Nacida en 1789 en Ciudad de México, Leona Vicario Fernández de San Salvador recibió una esmerada educación que animó su carácter curioso y avivó su inteligencia. Lectora vehemente y de amplia cultura, en 1806, a los diecisiete años, quedó huérfana y heredó una importante fortuna familiar. Para 1808, las aguas se agitaron a ambos lados del Atlántico: el emperador francés Napoleón Bonaparte invadió España y en estas tierras el virrey José de Iturrigaray fue depuesto, mientras en Ciudad de México nuestra protagonista conocía a Andrés Quintana Roo.

Tras el estallido del movimiento armado en 1810, Leona se unió a la rebelión y dispuso de buena parte de su fortuna para apoyar la causa independentista. Su labor fue fundamental para el desarrollo de la revolución, pues además de proporcionar ropa, medicinas y armas para las tropas, se encargaba de facilitar y asegurar parte importante de la correspondencia entre los insurgentes y sus familiares, con la ardua misión de que la comunicación fluyera y las cartas no fueran interceptadas por las autoridades.

En 1813, justamente la aprehensión de un correo o mensajero que llevaba correspondencia a los insurgentes provocó la detención de Leona, quien fue acusada de infidencia. Durante su juicio, no reveló ningún nombre o información que pudiera comprometer al movimiento o a sus miembros, a pesar de las ofertas para salvarla si confesaba. El juez la declaró en formal prisión y fue recluida en el Colegio de Belén, de donde escaparía poco después.

A fines de ese mismo año, después de llegar a Oaxaca como prófuga, Leona continuó luchando al lado de los insurgentes, aunque ahora la acompañaba Quintana Roo. En ese tiempo se casaron, mientras seguían respaldando a Morelos y al Congreso de Chilpancingo, que nombró benemérita a Vicario debido a su apoyo a la causa de la independencia. Con el declive del movimiento rebelde, Leona y Quintana Roo anduvieron a salto de mata para huir de sus perseguidores. La pareja sobrevivió casi en la miseria hasta 1820, cuando se le permitió volver a Ciudad de México para intentar rehacer su vida.

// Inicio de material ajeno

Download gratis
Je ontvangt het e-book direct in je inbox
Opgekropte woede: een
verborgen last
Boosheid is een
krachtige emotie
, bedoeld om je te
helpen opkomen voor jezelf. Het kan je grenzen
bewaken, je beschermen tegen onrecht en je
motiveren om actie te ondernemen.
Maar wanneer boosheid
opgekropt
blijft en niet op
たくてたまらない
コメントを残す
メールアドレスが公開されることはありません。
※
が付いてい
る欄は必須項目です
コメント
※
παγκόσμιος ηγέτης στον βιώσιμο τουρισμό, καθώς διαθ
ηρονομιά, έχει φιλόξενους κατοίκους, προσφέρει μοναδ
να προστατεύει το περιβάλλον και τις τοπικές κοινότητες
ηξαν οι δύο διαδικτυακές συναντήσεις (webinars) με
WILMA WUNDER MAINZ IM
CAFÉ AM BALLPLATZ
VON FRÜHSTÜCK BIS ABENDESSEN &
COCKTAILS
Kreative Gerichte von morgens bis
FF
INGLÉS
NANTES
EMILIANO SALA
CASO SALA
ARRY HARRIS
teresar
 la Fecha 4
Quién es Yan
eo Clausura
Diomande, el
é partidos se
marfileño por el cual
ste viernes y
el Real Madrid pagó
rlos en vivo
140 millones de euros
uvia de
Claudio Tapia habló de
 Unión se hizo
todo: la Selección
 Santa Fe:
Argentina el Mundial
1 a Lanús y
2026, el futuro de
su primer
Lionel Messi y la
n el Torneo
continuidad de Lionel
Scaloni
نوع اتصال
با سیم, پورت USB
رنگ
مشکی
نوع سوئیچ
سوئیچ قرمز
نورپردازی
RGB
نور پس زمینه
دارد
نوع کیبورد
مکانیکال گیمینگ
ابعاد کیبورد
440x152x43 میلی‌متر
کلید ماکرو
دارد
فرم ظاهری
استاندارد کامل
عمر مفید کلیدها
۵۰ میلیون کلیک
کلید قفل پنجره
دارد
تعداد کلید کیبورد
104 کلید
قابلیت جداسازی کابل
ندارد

Tras el triunfo independentista en 1821, nuestra protagonista se alejó de la escena pública. Pese a ello, la antigua insurgente era con frecuencia insultada y menospreciada en la prensa de la época. El caso más sonado fue el de 1831, cuando Lucas Alamán, ministro de Relaciones Interiores y Exteriores del gobierno de Anastasio Bustamante, la acusó de haberse unido a los rebeldes más por un heroísmo romancesco que por patriotismo, es decir, más por una cuestión amorosa o por seguir a Quintana Roo que por una convicción política o ideológica propia.

 

La respuesta de Leona no se hizo esperar y la publicó por medio de una carta que constituye la primera defensa pública de una mexicana de la libertad e independencia de acción y de pensamiento de la mujer: “Confiese U. Sr. Alamán, que no solo el amor esel móvil de las acciones de las mujeres; que ellas son capaces de todos los entusiasmos, y que los deseos de la gloria y de la libertad de la patria, no les son unos sentimientos extraños; […] mis acciones y opiniones han sido siempre muy libres, nadie ha influido absolutamente en ellas, y en este punto he obrado siempre con total independencia, y sin atender a las opiniones que han tenido las personas que he estimado. Me persuado que así serán todas las mujeres, exceptuando a las muy estúpidas, o a las que por efecto de su educación hayan contraído un hábito servil. De ambas clases también hay muchísimos hombres”.

 

Leona murió en 1842 y hoy sus restos reposan en la Columna de la Independencia de Ciudad de México.